Purpose
Measure changing speed of an object as it rolls down an incline, and graphically analyze its acceleration.
Concept
An object whose velocity is changing is said to be accelerating.
The average acceleration (a) is equal to the change in velocity divided by the elapsed time.
Materials
stopwatch; meter stick; masking tape; inclined ramp; books; cart.
Procedure Part A - Low Incline
1. Set one end of an inclined ramp on a few books so that the cart will roll down on its own.
2. Mark 4 (20 cm) intervals on the ramp with masking tape.
3. Measure the time it takes the cart to travel from point A to point B and record below.

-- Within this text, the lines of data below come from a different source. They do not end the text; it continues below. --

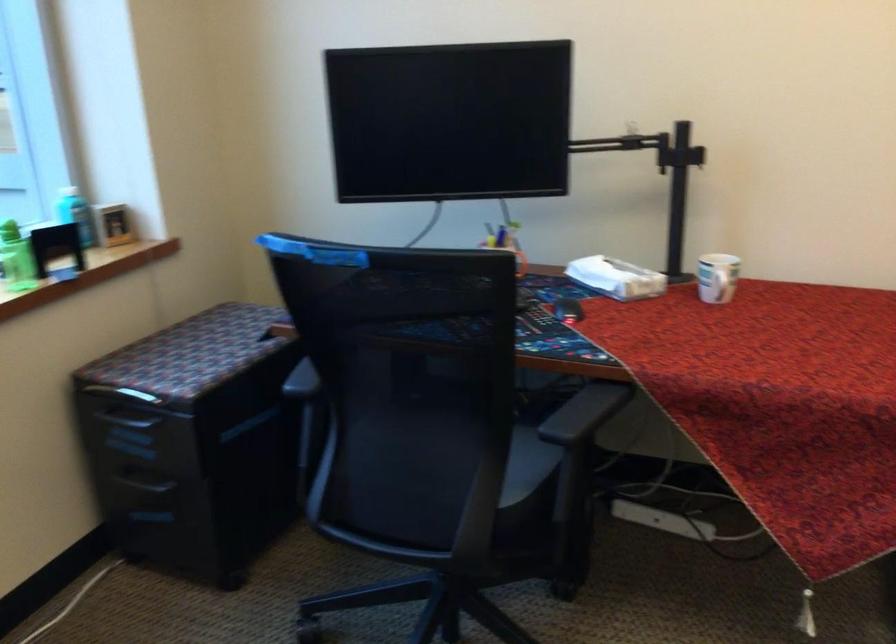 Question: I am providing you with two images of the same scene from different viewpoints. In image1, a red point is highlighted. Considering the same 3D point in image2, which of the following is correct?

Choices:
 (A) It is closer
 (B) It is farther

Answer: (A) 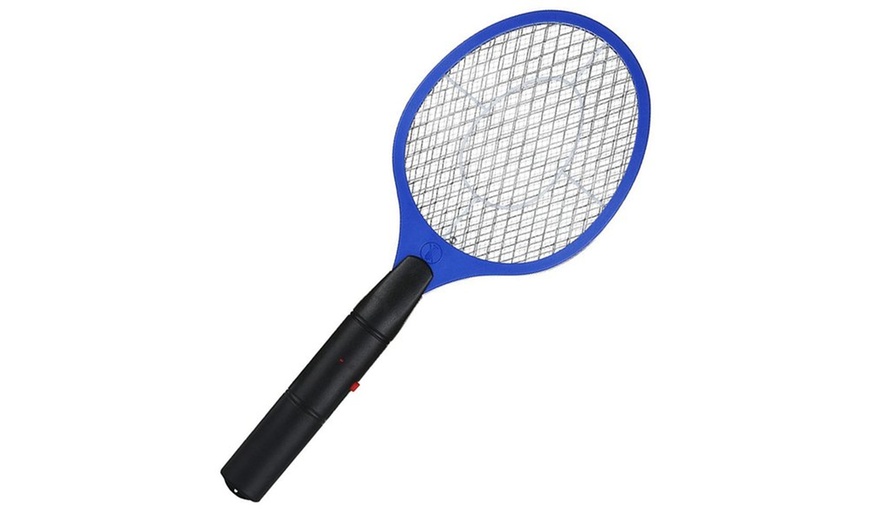 Locate an element on the screen. The width and height of the screenshot is (870, 524). black handle is located at coordinates (284, 427). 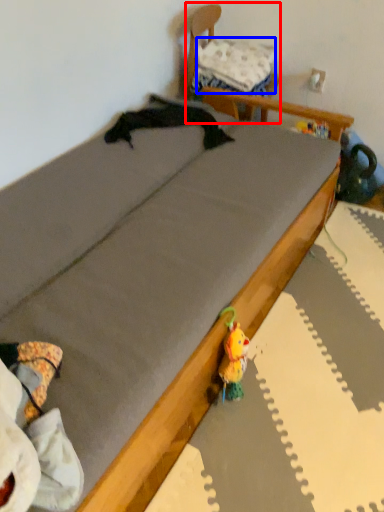 Question: Among these objects, which one is nearest to the camera, furniture (highlighted by a red box) or pillow (highlighted by a blue box)?

Choices:
 (A) furniture
 (B) pillow

Answer: (A) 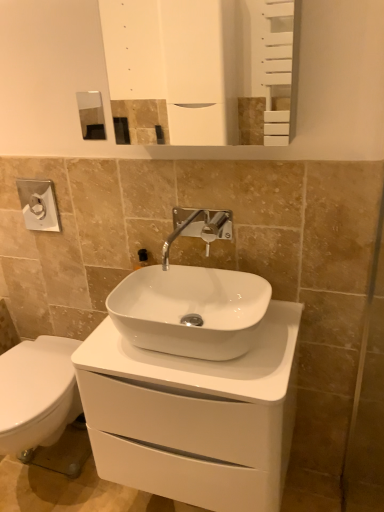 Question: Considering the relative sizes of satin nickel faucet at center and white glossy mirror at upper center in the image provided, is satin nickel faucet at center wider than white glossy mirror at upper center?

Choices:
 (A) no
 (B) yes

Answer: (A)

Question: Is satin nickel faucet at center positioned before white glossy mirror at upper center?

Choices:
 (A) no
 (B) yes

Answer: (A)

Question: Is satin nickel faucet at center positioned far away from white glossy mirror at upper center?

Choices:
 (A) yes
 (B) no

Answer: (A)

Question: From the image's perspective, is satin nickel faucet at center on white glossy mirror at upper center?

Choices:
 (A) yes
 (B) no

Answer: (B)

Question: From the image's perspective, is satin nickel faucet at center below white glossy mirror at upper center?

Choices:
 (A) no
 (B) yes

Answer: (B)

Question: Relative to white glossy cabinet at center, is satin nickel faucet at center in front or behind?

Choices:
 (A) front
 (B) behind

Answer: (B)

Question: Looking at their shapes, would you say satin nickel faucet at center is wider or thinner than white glossy cabinet at center?

Choices:
 (A) thin
 (B) wide

Answer: (A)

Question: From the image's perspective, is satin nickel faucet at center located above or below white glossy cabinet at center?

Choices:
 (A) above
 (B) below

Answer: (A)

Question: Do you think satin nickel faucet at center is within white glossy cabinet at center, or outside of it?

Choices:
 (A) inside
 (B) outside

Answer: (B)

Question: Would you say white glossy mirror at upper center is to the left or to the right of satin nickel faucet at center in the picture?

Choices:
 (A) left
 (B) right

Answer: (B)

Question: Is white glossy mirror at upper center inside the boundaries of satin nickel faucet at center, or outside?

Choices:
 (A) outside
 (B) inside

Answer: (A)

Question: In the image, is white glossy mirror at upper center positioned in front of or behind satin nickel faucet at center?

Choices:
 (A) front
 (B) behind

Answer: (A)

Question: From the image's perspective, is white glossy mirror at upper center above or below satin nickel faucet at center?

Choices:
 (A) above
 (B) below

Answer: (A)

Question: From the image's perspective, relative to white glossy cabinet at center, is white glossy mirror at upper center above or below?

Choices:
 (A) above
 (B) below

Answer: (A)

Question: From their relative heights in the image, would you say white glossy mirror at upper center is taller or shorter than white glossy cabinet at center?

Choices:
 (A) tall
 (B) short

Answer: (B) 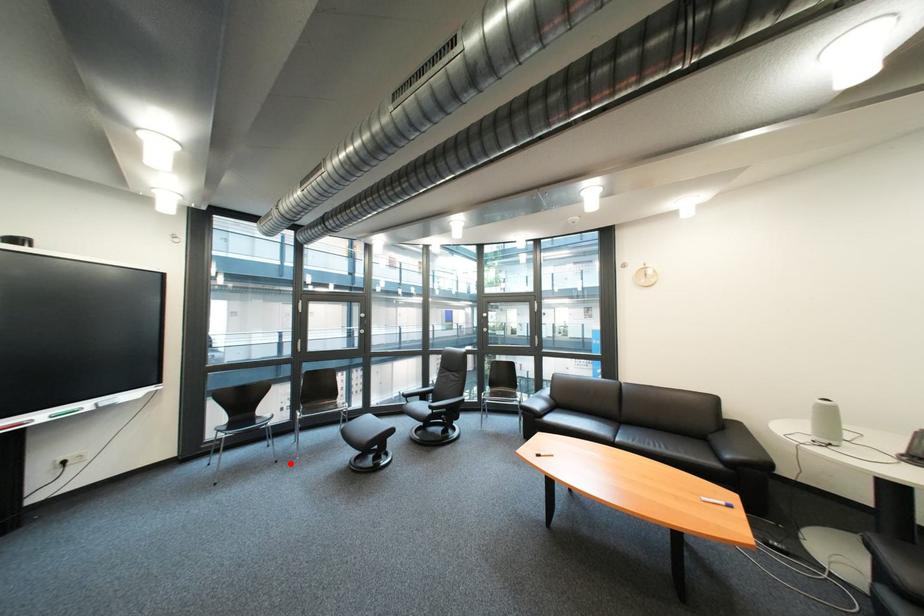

4. Measure the time it takes the cart to travel from point B to C and record below
5. Measure the time it takes the cart to travel from point C to D and record below.
6. Calculate the average speed of the cart in each interval.
7. Calculate the average acceleration by dividing the change in speed by the change in time.
Part B - Higher Incline
1. Repeat the experiment with the ramp at a higher angle.
Observations and Data: Part A - Low Incline
Distance Interval
Time (s)
Total Time (s)
Speed (m/s)
Acceleration (m/s^2)
0.0 to 0.20
0.20 to 0.40
0.40 to 0.60
0.60 to 0.80
Part B - Higher Incline
Distance Interval
Time (s)
Total Time (s)
Speed (m/s)
Acceleration (m/s^2)
0.0 to 0.20
0.20 to 0.40
0.40 to 0.60
0.60 to 0.80
Analysis
Make a graph of distance traveled (vertical axis) versus total time for part A and B.
1. Describe the slope of the distance versus total time graph for part A and B. Does the slope change or stay constant? Explain.
2. Make a graph of speed versus total time for part A and B. Does the slope change or stay constant? Explain.
Application
Starting from rest, if a car accelerates at 0.90 m/s^2, how fast would be moving after 6.0 seconds? How much distance would it cover in the last second?